Female infertility

Overview

Infertility is defined as trying to get pregnant with frequent, unprotected sex for at least a year with no success.

Infertility results from female factors about one-third of the time and both female and male factors about one-third of the time. The cause is either unknown or a combination of male and female factors in the remaining cases.

Female infertility causes can be difficult to diagnose. There are many treatments, depending on the infertility cause. Many infertile couples will go on to conceive a child without treatment.

Symptoms

The main symptom of infertility is the inability to get pregnant. A menstrual cycle that's too long (35 days or more), too short (less than 21 days), irregular or absent can mean that you're not ovulating. There might be no other signs or symptoms.

When to see a doctor

When to seek help can depend on your age:

  • Up to age 35, most doctors recommend trying to get pregnant for at least a year before testing or treatment.
  • If you're between 35 and 40, discuss your concerns with your doctor after six months of trying.
  • If you're older than 40, your doctor might suggest testing or treatment right away.

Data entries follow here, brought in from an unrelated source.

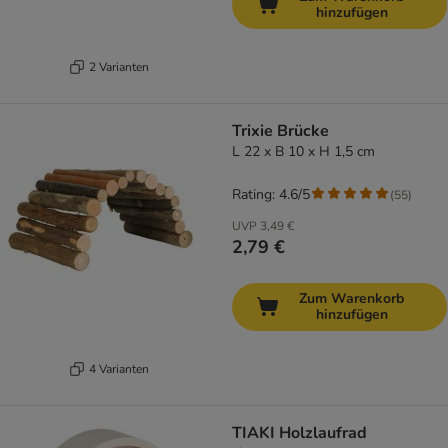
hinzufügen
2 Varianten
Trixie Brücke
L 22 x B 10 x H 1,5 cm
Rating: 4.6/5
(
55
)
UVP
3,49 €
2,79 €
Zum Warenkorb
hinzufügen
4 Varianten
TIAKI Holzlaufrad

Your doctor might also want to begin testing or treatment right away if you or your partner has known fertility problems, or if you have a history of irregular or painful periods, pelvic inflammatory disease, repeated miscarriages, cancer treatment, or endometriosis.

Causes

Locations of female reproductive organs

For pregnancy to occur, every step of the human reproduction process has to happen correctly. The steps in this process are:

  • One of the two ovaries releases a mature egg.
  • The egg is picked up by the fallopian tube.
  • Sperm swim up the cervix, through the uterus and into the fallopian tube to reach the egg for fertilization.
  • The fertilized egg travels down the fallopian tube to the uterus.
  • The fertilized egg attaches (implants) to the inside of the uterus and grows.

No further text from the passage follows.